[Stored data entries]
━━━

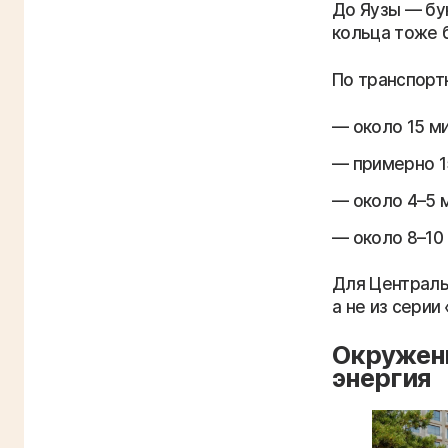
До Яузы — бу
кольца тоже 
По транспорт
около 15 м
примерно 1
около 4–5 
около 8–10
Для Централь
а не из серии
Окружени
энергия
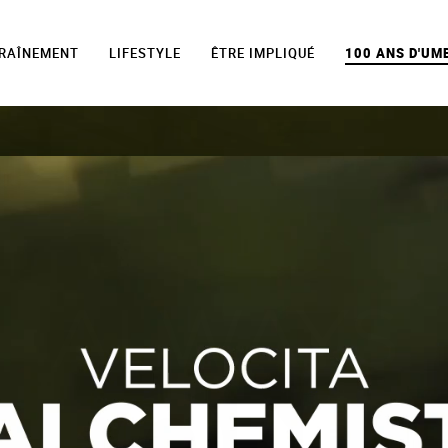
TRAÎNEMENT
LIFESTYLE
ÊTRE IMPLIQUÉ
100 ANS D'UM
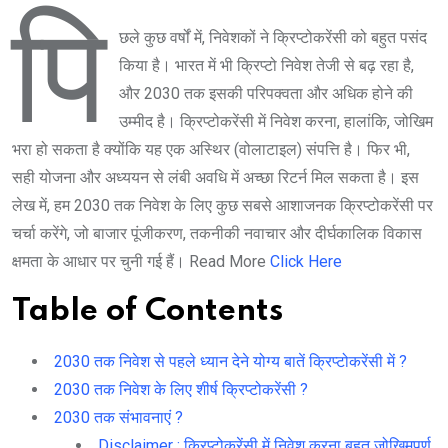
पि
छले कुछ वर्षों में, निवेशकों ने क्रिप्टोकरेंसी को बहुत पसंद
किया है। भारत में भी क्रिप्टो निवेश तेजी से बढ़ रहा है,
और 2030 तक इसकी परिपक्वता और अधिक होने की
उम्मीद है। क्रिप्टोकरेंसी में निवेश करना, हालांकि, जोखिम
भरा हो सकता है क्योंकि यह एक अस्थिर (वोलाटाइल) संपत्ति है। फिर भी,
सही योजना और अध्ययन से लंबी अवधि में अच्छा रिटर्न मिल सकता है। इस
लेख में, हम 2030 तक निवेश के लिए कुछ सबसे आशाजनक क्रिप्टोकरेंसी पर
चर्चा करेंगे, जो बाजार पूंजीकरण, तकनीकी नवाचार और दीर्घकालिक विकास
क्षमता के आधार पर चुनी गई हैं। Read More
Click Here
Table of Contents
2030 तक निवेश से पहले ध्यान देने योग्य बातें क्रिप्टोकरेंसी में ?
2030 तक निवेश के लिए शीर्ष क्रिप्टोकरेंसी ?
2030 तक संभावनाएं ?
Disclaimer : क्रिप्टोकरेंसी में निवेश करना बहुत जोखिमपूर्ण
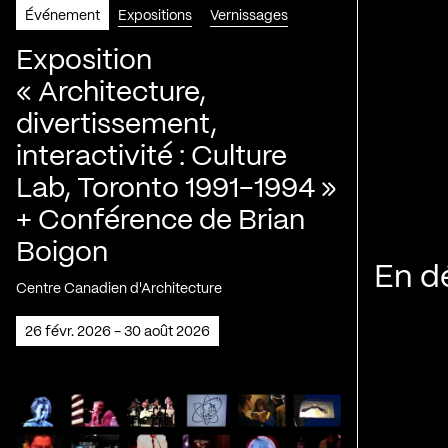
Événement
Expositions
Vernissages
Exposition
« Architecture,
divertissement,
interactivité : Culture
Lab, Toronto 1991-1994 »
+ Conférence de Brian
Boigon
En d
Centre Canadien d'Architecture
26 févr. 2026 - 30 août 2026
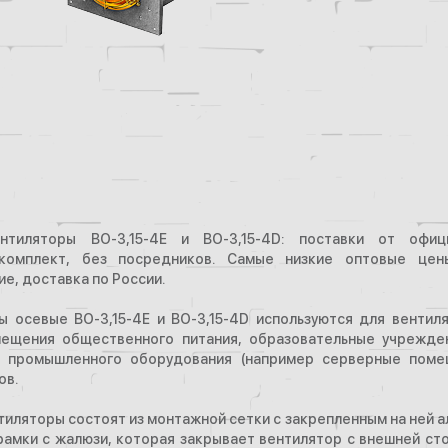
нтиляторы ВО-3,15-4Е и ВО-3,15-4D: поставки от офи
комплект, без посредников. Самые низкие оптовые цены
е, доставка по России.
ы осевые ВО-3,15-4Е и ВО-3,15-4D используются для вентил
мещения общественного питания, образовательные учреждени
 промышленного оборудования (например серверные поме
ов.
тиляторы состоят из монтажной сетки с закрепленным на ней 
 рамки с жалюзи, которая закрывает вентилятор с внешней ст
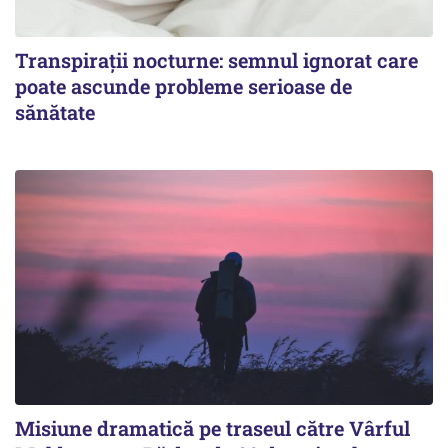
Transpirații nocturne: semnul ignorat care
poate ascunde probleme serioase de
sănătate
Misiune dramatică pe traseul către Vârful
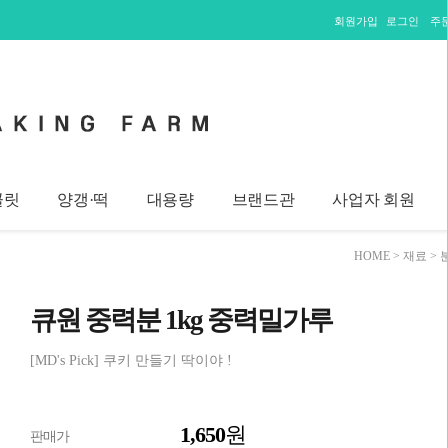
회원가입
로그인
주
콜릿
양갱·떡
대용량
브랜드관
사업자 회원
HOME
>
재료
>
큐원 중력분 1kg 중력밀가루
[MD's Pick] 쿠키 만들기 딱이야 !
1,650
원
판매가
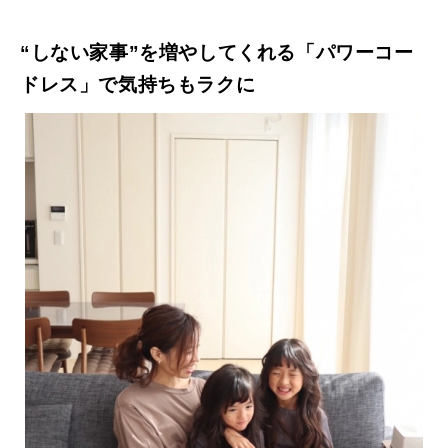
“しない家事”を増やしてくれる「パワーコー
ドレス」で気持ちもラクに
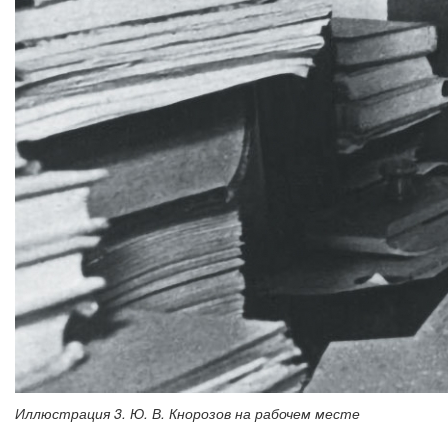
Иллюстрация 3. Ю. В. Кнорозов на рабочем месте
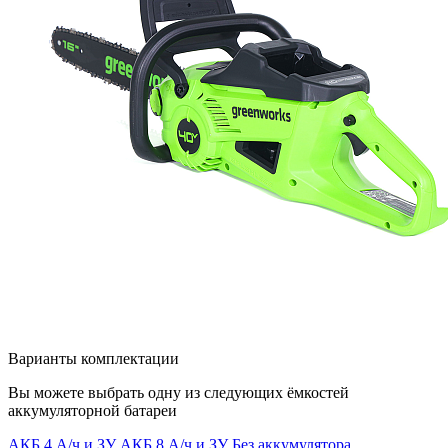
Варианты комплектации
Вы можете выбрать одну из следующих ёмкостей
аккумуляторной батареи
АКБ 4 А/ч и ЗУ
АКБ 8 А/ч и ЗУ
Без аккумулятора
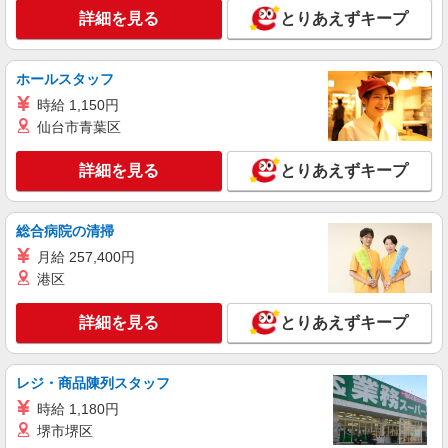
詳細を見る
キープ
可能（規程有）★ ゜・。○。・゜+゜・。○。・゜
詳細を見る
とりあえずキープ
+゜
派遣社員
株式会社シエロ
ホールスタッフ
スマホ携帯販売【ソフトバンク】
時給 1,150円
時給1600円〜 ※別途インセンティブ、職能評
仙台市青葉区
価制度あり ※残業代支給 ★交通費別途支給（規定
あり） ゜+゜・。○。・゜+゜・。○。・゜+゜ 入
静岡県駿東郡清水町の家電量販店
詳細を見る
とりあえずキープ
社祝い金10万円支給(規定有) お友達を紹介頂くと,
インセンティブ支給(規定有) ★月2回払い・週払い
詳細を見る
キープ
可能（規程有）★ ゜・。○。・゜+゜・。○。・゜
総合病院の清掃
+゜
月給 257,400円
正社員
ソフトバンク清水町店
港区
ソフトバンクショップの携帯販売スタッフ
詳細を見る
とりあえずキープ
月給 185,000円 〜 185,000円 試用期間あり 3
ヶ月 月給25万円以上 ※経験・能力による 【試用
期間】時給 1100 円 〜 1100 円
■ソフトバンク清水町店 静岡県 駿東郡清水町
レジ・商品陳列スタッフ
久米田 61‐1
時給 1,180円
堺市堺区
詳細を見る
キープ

━━━

- _Instructions to follow_
Repeat each line of the records exactly. Do not include the pictures.

- _Solution for this task_
До Яузы — бу
кольца тоже 
По транспорт
около 15 м
примерно 1
около 4–5 
около 8–10
Для Централь
а не из серии
Окружени
энергия
TRAÎNEMENT
LIFESTYLE
ÊTRE IMPLIQUÉ
100 ANS D'UM
पि
छले कुछ वर्षों में, निवेशकों ने क्रिप्टोकरेंसी को बहुत पसंद
किया है। भारत में भी क्रिप्टो निवेश तेजी से बढ़ रहा है,
और 2030 तक इसकी परिपक्वता और अधिक होने की
उम्मीद है। क्रिप्टोकरेंसी में निवेश करना, हालांकि, जोखिम
भरा हो सकता है क्योंकि यह एक अस्थिर (वोलाटाइल) संपत्ति है। फिर भी,
सही योजना और अध्ययन से लंबी अवधि में अच्छा रिटर्न मिल सकता है। इस
लेख में, हम 2030 तक निवेश के लिए कुछ सबसे आशाजनक क्रिप्टोकरेंसी पर
चर्चा करेंगे, जो बाजार पूंजीकरण, तकनीकी नवाचार और दीर्घकालिक विकास
क्षमता के आधार पर चुनी गई हैं। Read More
Click Here
Table of Contents
2030 तक निवेश से पहले ध्यान देने योग्य बातें क्रिप्टोकरेंसी में ?
2030 तक निवेश के लिए शीर्ष क्रिप्टोकरेंसी ?
2030 तक संभावनाएं ?
Disclaimer : क्रिप्टोकरेंसी में निवेश करना बहुत जोखिमपूर्ण
Événement
Expositions
Vernissages
Exposition
« Architecture,
divertissement,
interactivité : Culture
Lab, Toronto 1991-1994 »
+ Conférence de Brian
Boigon
En d
Centre Canadien d'Architecture
26 févr. 2026 - 30 août 2026
нтиляторы ВО-3,15-4Е и ВО-3,15-4D: поставки от офи
комплект, без посредников. Самые низкие оптовые цены
е, доставка по России.
ы осевые ВО-3,15-4Е и ВО-3,15-4D используются для вентил
мещения общественного питания, образовательные учреждени
 промышленного оборудования (например серверные поме
ов.
тиляторы состоят из монтажной сетки с закрепленным на ней 
 рамки с жалюзи, которая закрывает вентилятор с внешней ст
Transpirații nocturne: semnul ignorat care
poate ascunde probleme serioase de
sănătate
Misiune dramatică pe traseul către Vârful
회원가입
로그인
주
콜릿
양갱·떡
대용량
브랜드관
사업자 회원
HOME
>
재료
>
큐원 중력분 1kg 중력밀가루
[MD's Pick] 쿠키 만들기 딱이야 !
1,650
원
판매가
“しない家事”を増やしてくれる「パワーコー
ドレス」で気持ちもラクに
Иллюстрация 3. Ю. В. Кнорозов на рабочем месте
Варианты комплектации
Вы можете выбрать одну из следующих ёмкостей
аккумуляторной батареи
АКБ 4 А/ч и ЗУ
АКБ 8 А/ч и ЗУ
Без аккумулятора
詳細を見る
キープ
可能（規程有）★ ゜・。○。・゜+゜・。○。・゜
詳細を見る
とりあえずキープ
+゜
派遣社員
株式会社シエロ
ホールスタッフ
スマホ携帯販売【ソフトバンク】
時給 1,150円
時給1600円〜 ※別途インセンティブ、職能評
仙台市青葉区
価制度あり ※残業代支給 ★交通費別途支給（規定
あり） ゜+゜・。○。・゜+゜・。○。・゜+゜ 入
静岡県駿東郡清水町の家電量販店
詳細を見る
とりあえずキープ
社祝い金10万円支給(規定有) お友達を紹介頂くと,
インセンティブ支給(規定有) ★月2回払い・週払い
詳細を見る
キープ
可能（規程有）★ ゜・。○。・゜+゜・。○。・゜
総合病院の清掃
+゜
月給 257,400円
正社員
ソフトバンク清水町店
港区
ソフトバンクショップの携帯販売スタッフ
詳細を見る
とりあえずキープ
月給 185,000円 〜 185,000円 試用期間あり 3
ヶ月 月給25万円以上 ※経験・能力による 【試用
期間】時給 1100 円 〜 1100 円
■ソフトバンク清水町店 静岡県 駿東郡清水町
レジ・商品陳列スタッフ
久米田 61‐1
時給 1,180円
堺市堺区
詳細を見る
キープ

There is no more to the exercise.